■ **Instructions to follow**:
Read through the records. Copy each line that has the word "liệu".

(Extracted data entries)
++++++++
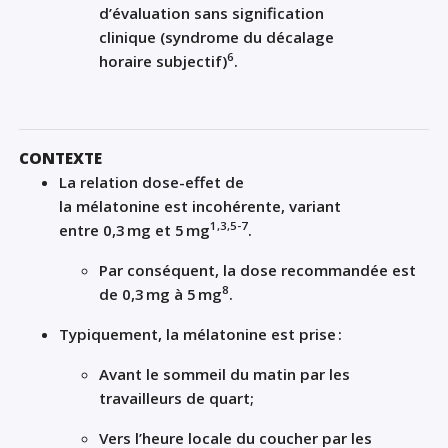
d’évaluation sans signification
clinique
(
s
yndrome du décalage
6
horaire
subjecti
f
)
.
CONTEXTE
La
relation dose-
effet
de
la
mélatonine
est
incohérente
,
variant
1
,3,5
-7
entre
0
,3
mg et
5
mg
.
Par conséquent, la dose recommandée est
8
de 0,3
mg à 5
mg
.
Typiquement, la m
élatonine
est prise
:
Avant le sommeil du matin par les
travailleurs de quart;
Vers l’heure locale du coucher p
a
r les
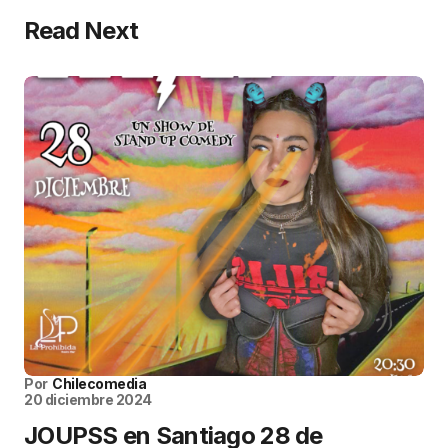
Read Next
Por
Chilecomedia
20 diciembre 2024
JOUPSS en Santiago 28 de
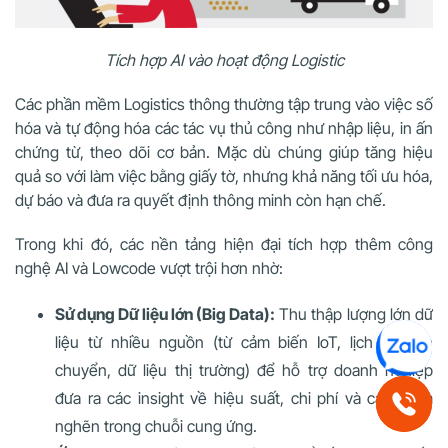
Tích hợp AI vào hoạt động Logistic
Các phần mềm Logistics thông thường tập trung vào việc số
hóa và tự động hóa các tác vụ thủ công như nhập liệu, in ấn
chứng từ, theo dõi cơ bản. Mặc dù chúng giúp tăng hiệu
quả so với làm việc bằng giấy tờ, nhưng khả năng tối ưu hóa,
dự báo và đưa ra quyết định thông minh còn hạn chế.
Trong khi đó, các nền tảng hiện đại tích hợp thêm công
nghệ AI và Lowcode vượt trội hơn nhờ:
Sử dụng Dữ liệu lớn (Big Data):
Thu thập lượng lớn dữ
liệu từ nhiều nguồn (từ cảm biến IoT, lịch sử vận
chuyển, dữ liệu thị trường) để hỗ trợ doanh nghiệp
đưa ra các insight về hiệu suất, chi phí và các điểm
nghẽn trong chuỗi cung ứng.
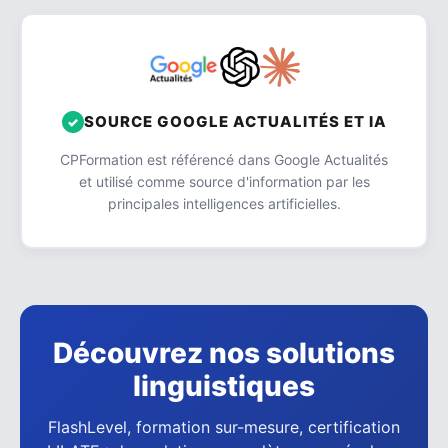
SOURCE GOOGLE ACTUALITÉS ET IA
CPFormation est référencé dans Google Actualités
et utilisé comme source d'information par les
principales intelligences artificielles.
Découvrez nos solutions
linguistiques
FlashLevel, formation sur-mesure, certification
++++++++
■ **Written solution**:
hóa và tự động hóa các tác vụ thủ công như nhập liệu, in ấn
Sử dụng Dữ liệu lớn (Big Data):
liệu từ nhiều nguồn (từ cảm biến IoT, lịch sử vận
chuyển, dữ liệu thị trường) để hỗ trợ doanh nghiệp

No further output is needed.